What is Partnership?
A “firm” is a relationship between two or more persons who have agreed to share profits of a business according to their participation. The partners are collectively called a “firm” and the name under which they do business is called the “firm name”. Any two or more persons (up to 20) can form a partnership to do any one or more businesses through an agreement in writing. It is not compulsory in law to register a partnership. However, a registered partnership has more advantages than an un-registered partnership.
The registration of partnerships is not compulsory by law. It is optional and there is no penalty for non-registration. However there are disadvantages for not registering. If any dispute arises among the partners or ex-partners they may not resolve the issue through the civil courts. An unregistered firm cannot institute a suit to settle these disagreements. Neither can an unregistered firm sue a third party for the enforcement of any rights arising from a contract, e.g. the recovery of the price of goods supplied. It must be noted however, that a third party may file suit against the partnership. Even in this case, the partnership cannot mention any monies that may be outstanding to them in court. There is no protection to the partners’ liability either. As there is no formal documentation stated that they are in partnership, if one decides to deny the existence of the partnership, there is not much that can be done about it legally. Registering during any suit cannot subsequently cure this effect. Prior registration is necessary.
- Step 1: Opening of Office of the Firm. Lease agreement/ownership is used as proof.
- Step 2: Preparation of Partnership Deed on stamp paper (must be signed by all the partners)
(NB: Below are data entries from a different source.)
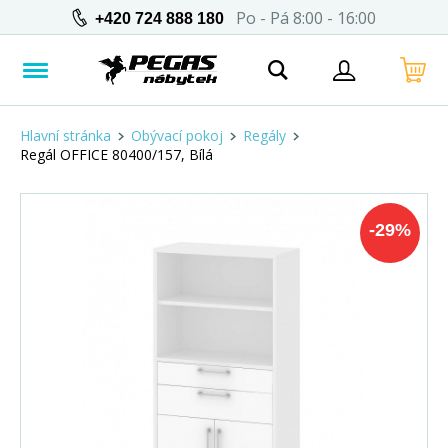
Po - Pá 8:00 - 16:00
+420 724 888 180
Hlavní stránka
Obývací pokoj
Regály
Regál OFFICE 80400/157, Bílá
-
29
%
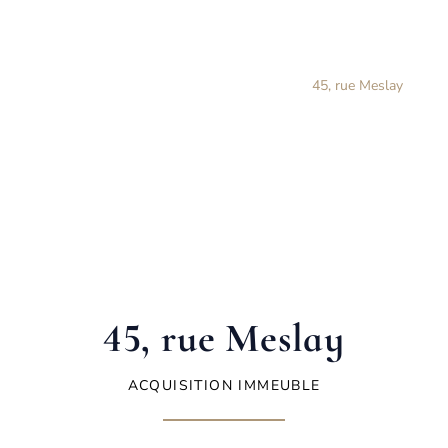
FONCIÈRE GEORGE V
Accueil
Immeuble
45, rue Meslay
45, rue Meslay
ACQUISITION IMMEUBLE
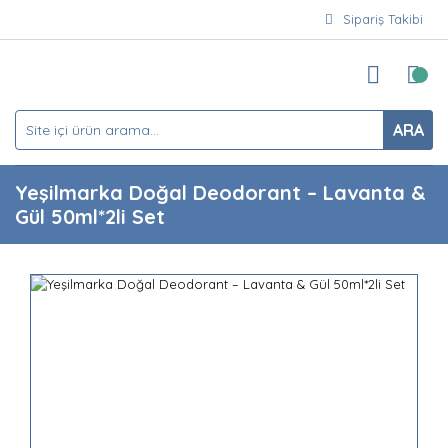
Sipariş Takibi
ARA
Yeşilmarka Doğal Deodorant – Lavanta &
Gül 50ml*2li Set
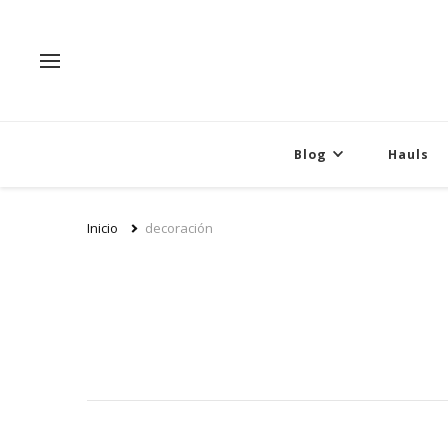
Blog
Hauls
Inicio
decoración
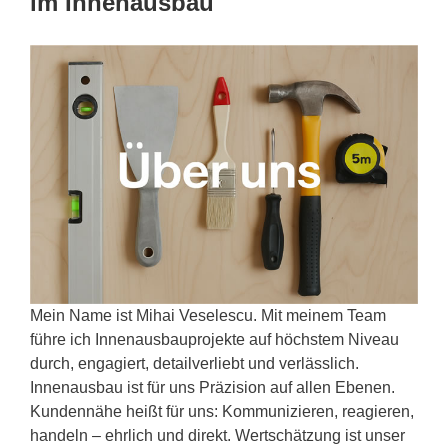
im Innenausbau
Mein Name ist Mihai Veselescu. Mit meinem Team
führe ich Innenausbauprojekte auf höchstem Niveau
durch, engagiert, detailverliebt und verlässlich.
Innenausbau ist für uns Präzision auf allen Ebenen.
Kundennähe heißt für uns: Kommunizieren, reagieren,
handeln – ehrlich und direkt. Wertschätzung ist unser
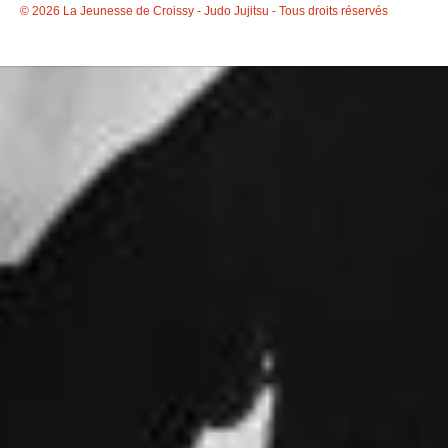
© 2026 La Jeunesse de Croissy - Judo Jujitsu - Tous droits réservés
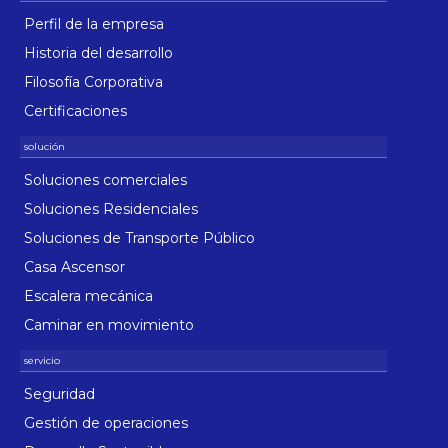
Perfil de la empresa
Historia del desarrollo
Filosofía Corporativa
Certificaciones
Soluciones comerciales
Soluciones Residenciales
Soluciones de Transporte Público
Casa Ascensor
Escalera mecánica
Caminar en movimiento
Seguridad
Gestión de operaciones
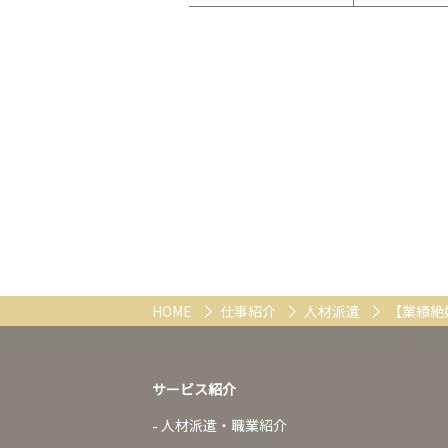
HOME
仕事紹介
人材派遣
【業績絶
サービス紹介
人材派遣・職業紹介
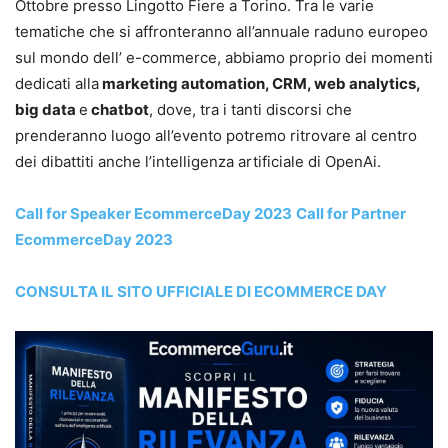
Ottobre presso Lingotto Fiere a Torino. Tra le varie
tematiche che si affronteranno all’annuale raduno europeo
sul mondo dell’ e-commerce, abbiamo proprio dei momenti
dedicati alla
marketing automation, CRM, web analytics,
big data
e
chatbot
, dove, tra i tanti discorsi che
prenderanno luogo all’evento potremo ritrovare al centro
dei dibattiti anche l’intelligenza artificiale di OpenAi.
Call for Speaker EcommerceDay 2023
Call for Partner
EcommerceDay 2023
CONSULTA IL SITO UFFICIALE DI ECOMMERCE DAY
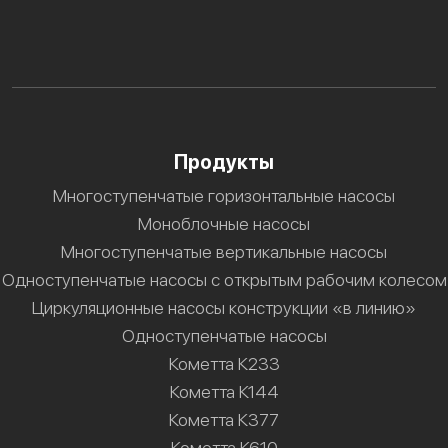
Продукты
Многоступенчатые горизонтальные насосы
Моноблочные насосы
Многоступенчатые вертикальные насосы
Одноступенчатые насосы с открытым рабочим колесом
Циркуляционные насосы конструкции «в линию»
Одноступенчатые насосы
Кометта К233
Кометта К144
Кометта К377
Кометта К610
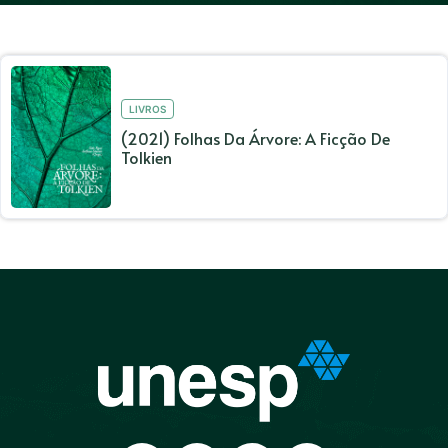
LIVROS
(2021) Folhas Da Árvore: A Ficção De
Tolkien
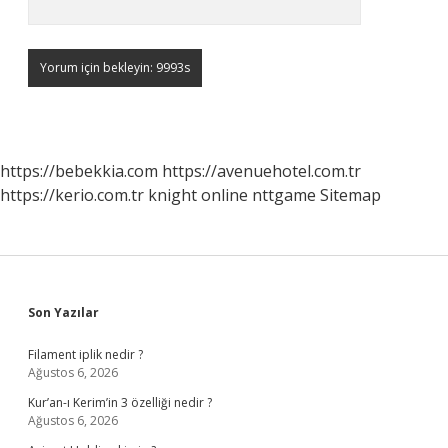
https://bebekkia.com
https://avenuehotel.com.tr
https://kerio.com.tr
knight online
nttgame
Sitemap
Sidebar
Son Yazılar
Filament iplik nedir ?
Ağustos 6, 2026
Kur’an-ı Kerim’in 3 özelliği nedir ?
Ağustos 6, 2026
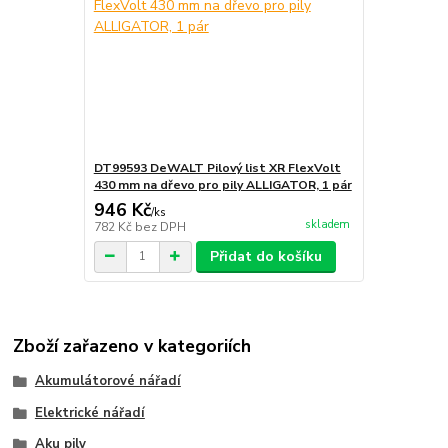
DT99593 DeWALT Pilový list XR FlexVolt
430 mm na dřevo pro pily ALLIGATOR, 1 pár
946 Kč
/
ks
skladem
782 Kč
bez DPH
Přidat do košíku
Zboží zařazeno v kategoriích
Akumulátorové nářadí
Elektrické nářadí
Aku pily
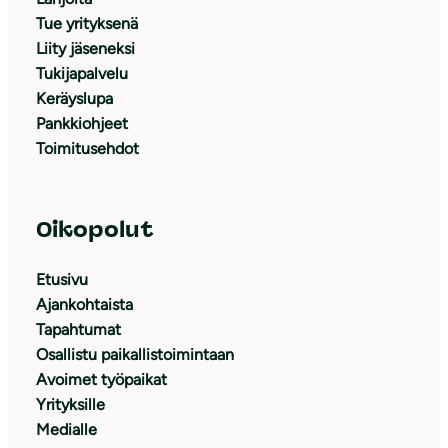
Tue yrityksenä
Liity jäseneksi
Tukijapalvelu
Keräyslupa
Pankkiohjeet
Toimitusehdot
Oikopolut
Etusivu
Ajankohtaista
Tapahtumat
Osallistu paikallistoimintaan
Avoimet työpaikat
Yrityksille
Medialle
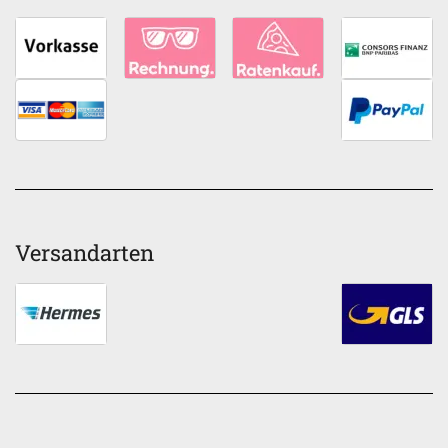
Versandarten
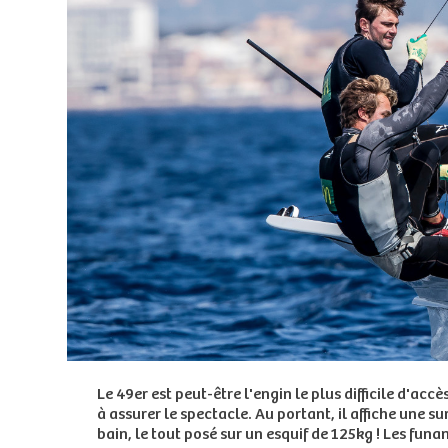
Le 49er est peut-être l'engin le plus difficile d'a
à assurer le spectacle. Au portant, il affiche une 
bain, le tout posé sur un esquif de 125kg ! Les fu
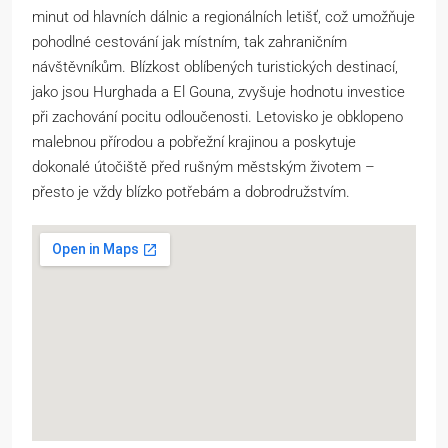
minut od hlavních dálnic a regionálních letišť, což umožňuje
pohodlné cestování jak místním, tak zahraničním
návštěvníkům. Blízkost oblíbených turistických destinací,
jako jsou Hurghada a El Gouna, zvyšuje hodnotu investice
při zachování pocitu odloučenosti. Letovisko je obklopeno
malebnou přírodou a pobřežní krajinou a poskytuje
dokonalé útočiště před rušným městským životem –
přesto je vždy blízko potřebám a dobrodružstvím.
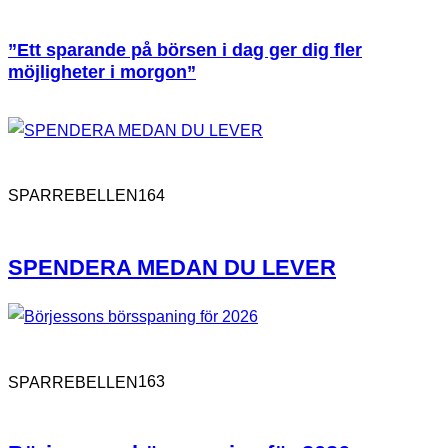
”Ett sparande på börsen i dag ger dig fler
möjligheter i morgon”
164
SPARREBELLEN
SPENDERA MEDAN DU LEVER
163
SPARREBELLEN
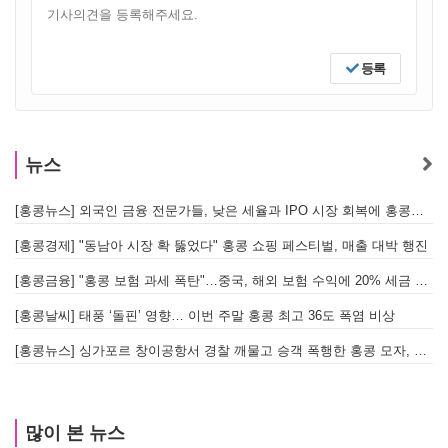
등록
뉴스
[홍콩뉴스] 외국인 금융 전문가들, 낮은 세율과 IPO 시장 회복에 홍콩으로 '대거 복귀'
[
[홍콩경제] "동남아 시장 확 뚫었다" 홍콩 쇼핑 페스티벌, 매출 대박 행진
[홍콩금융] "홍콩 보험 과세 폭탄"…중국, 해외 보험 수익에 20% 세금 부과로 관련주 급락
[홍콩날씨] 태풍 ‘돌핀’ 영향… 이번 주말 홍콩 최고 36도 폭염 비상
홍
[홍콩뉴스] 싱가포르 창이공항서 경찰 깨물고 승객 폭행한 홍콩 모자, 결국 감옥행
투
많이 본 뉴스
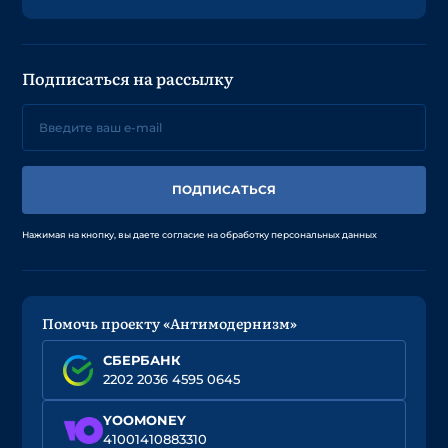
Подписаться на рассылку
ПОДПИСАТЬСЯ
Нажимая на кнопку, вы даете согласие на обработку персональных данных
Помочь проекту «Антимодернизм»
СБЕРБАНК
2202 2036 4595 0645
YOOMONEY
41001410883310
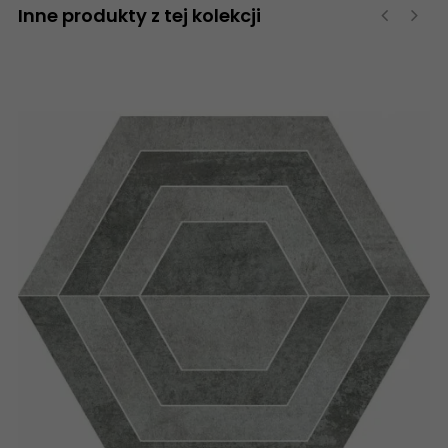
Inne produkty z tej kolekcji
‹
›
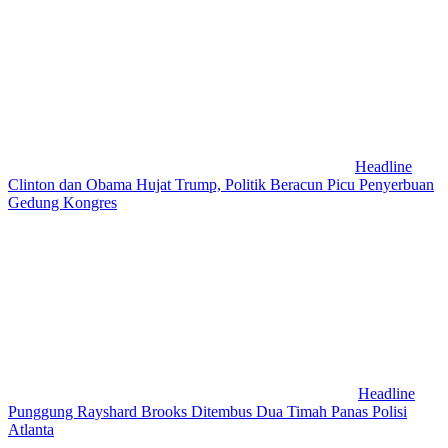
Headline
Clinton dan Obama Hujat Trump, Politik Beracun Picu Penyerbuan
Gedung Kongres
Headline
Punggung Rayshard Brooks Ditembus Dua Timah Panas Polisi
Atlanta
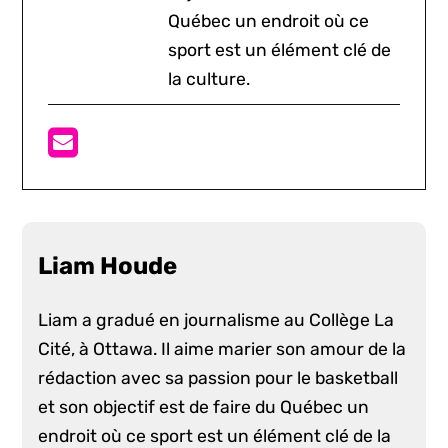
Québec un endroit où ce
sport est un élément clé de
la culture.
Liam Houde
Liam a gradué en journalisme au Collège La
Cité, à Ottawa. Il aime marier son amour de la
rédaction avec sa passion pour le basketball
et son objectif est de faire du Québec un
endroit où ce sport est un élément clé de la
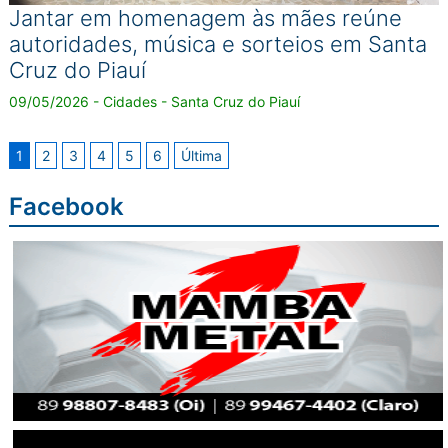
Jantar em homenagem às mães reúne
autoridades, música e sorteios em Santa
Cruz do Piauí
09/05/2026 - Cidades - Santa Cruz do Piauí
1
2
3
4
5
6
Última
Facebook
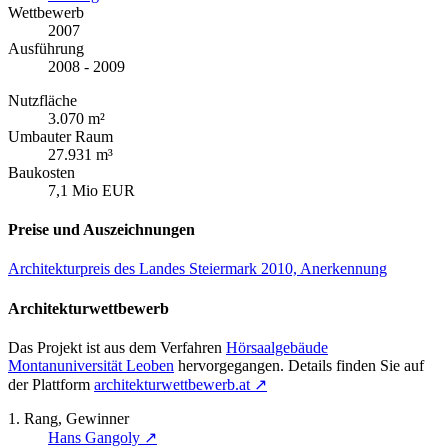
Wettbewerb
2007
Ausführung
2008 - 2009
Nutzfläche
3.070 m²
Umbauter Raum
27.931 m³
Baukosten
7,1 Mio EUR
Preise und Auszeichnungen
Architekturpreis des Landes Steiermark 2010, Anerkennung
Architekturwettbewerb
Das Projekt ist aus dem Verfahren
Hörsaalgebäude
Montanuniversität Leoben
hervorgegangen. Details finden Sie auf
der Plattform
architekturwettbewerb.at
↗
1. Rang, Gewinner
Hans Gangoly
↗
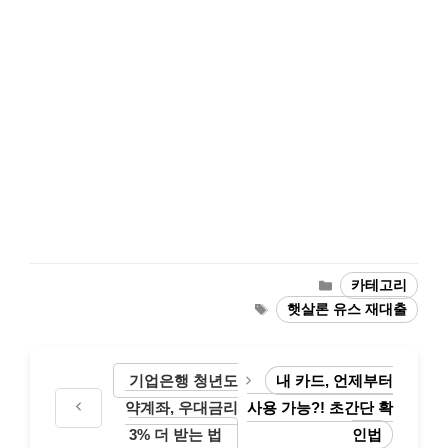
카
카테고리
테
태
햇살론 유스 재대출
고
그
리
기업은행 청년도
내 카드, 언제부터
약계좌, 우대금리
사용 가능?! 초간단 확
3% 더 받는 법
인법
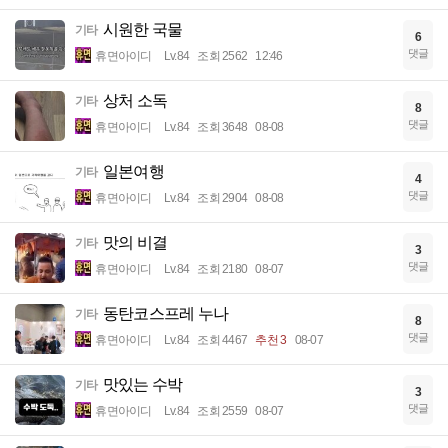
시원한 국물
기타
6
댓글
휴면아이디
Lv.84
조회 2562
12:46
상처 소독
기타
8
댓글
휴면아이디
Lv.84
조회 3648
08-08
일본여행
기타
4
댓글
휴면아이디
Lv.84
조회 2904
08-08
맛의 비결
기타
3
댓글
휴면아이디
Lv.84
조회 2180
08-07
동탄코스프레 누나
기타
8
댓글
휴면아이디
Lv.84
조회 4467
추천 3
08-07
맛있는 수박
기타
3
댓글
휴면아이디
Lv.84
조회 2559
08-07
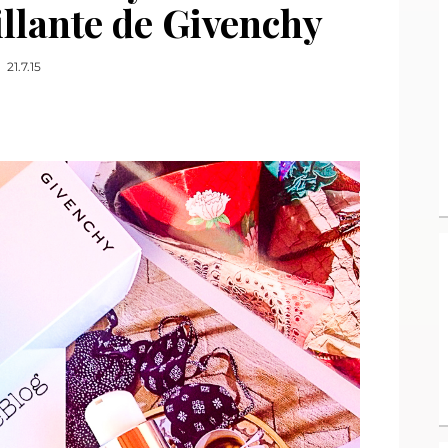
llante de Givenchy
21.7.15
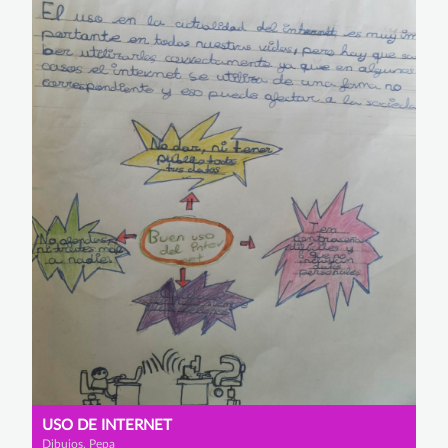
USO DE INTERNET
Dibujos, Pepa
The mutual rights and obligations of all partners must be documented in the shape of a “partnership deed”. This needs to be signed by all the partners and subsequent copies held by each partner. At the time of registration, a copy of the deed has to be submitted with an application to the Registrar of Firms in the concerned area. This document may also be referred to as an “Article of partnership”.
A partnership deed usually contains the following format:
- The name of the firm
- The nature of business that is to be carried out by the firm
- The address at which the firm intends to conduct it’s business
- The amount of capital that each partner contributes. The form of capital whether that be cash or property needs to be documented. If the capital is property, a full description of the property and the valued amount should be given also.
- The names and addresses of each partner should be given
- The duration of the partnership if any
- The ratio of sharing profits and losses
- The amount or percentage of interest, if any, which is to be allowed on capital
- The amount of salary each partner is to receive
- The manner in which a partnership is to be dissolved and the subsequent distribution of property among the partners.
- In the case of insolvency the valuation and treatment of goodwill
- Provisions regarding the accounting system and the fiscal year to be used
- Rules to be followed in the case of retirement, death and admission of a Partner
- The method of settling disputes if any among partners. I.e. whether or not an arbitrator is to be appointed
- Method of calculating amount issued to a deceased partner, and whether this is to be paid in full or in installments to his legal representative.
- In the case of breach of duty by one partner, powers of other partners to expel him from the firm
- The keeping of proper books of accounts and periodical preparation of accounts.
- Any provisions to prevent any future misunderstanding and ill will.
Note: A Partnership deed can be obtained in the form of judicial papers that cover all the points mentioned above. This in turn can be signed and submitted to the registrar as mentioned.
Step 3: Fill in the Form No. 1Partnership Act 1932. Must provide the following particulars:
- The name of the firm
- The place or principal place of business of the firm
- The names and addresses of other places where the firm may conduct business
- The partner’s date of joining the firm
- The duration of the firm
- The name and address of the partners.
Step 4: Deposit registration prescribed fee through Challan Form No. 32-A in any branch of National Bank of Pakistan.
Step 5: An affidavit regarding accuracy of papers and existence of office would submit on stamp paper.
Step 6: Submit all documents in person to Registrar of Firms (All the partners should be required to appear along-with original valid computerized N.I.C before the Registrar of Firm and after completion of papers and office visit).
Step 7: Once the registrar is satisfied with the application, a certificate of registration is issued to the partners. (Three Days Minimum Time)
- Copies of computerized valid N.I.C of all partners & witnesses should be attached.
- All papers should also be attested from Notary Public.
- Registration of Partnership is not required to commence business.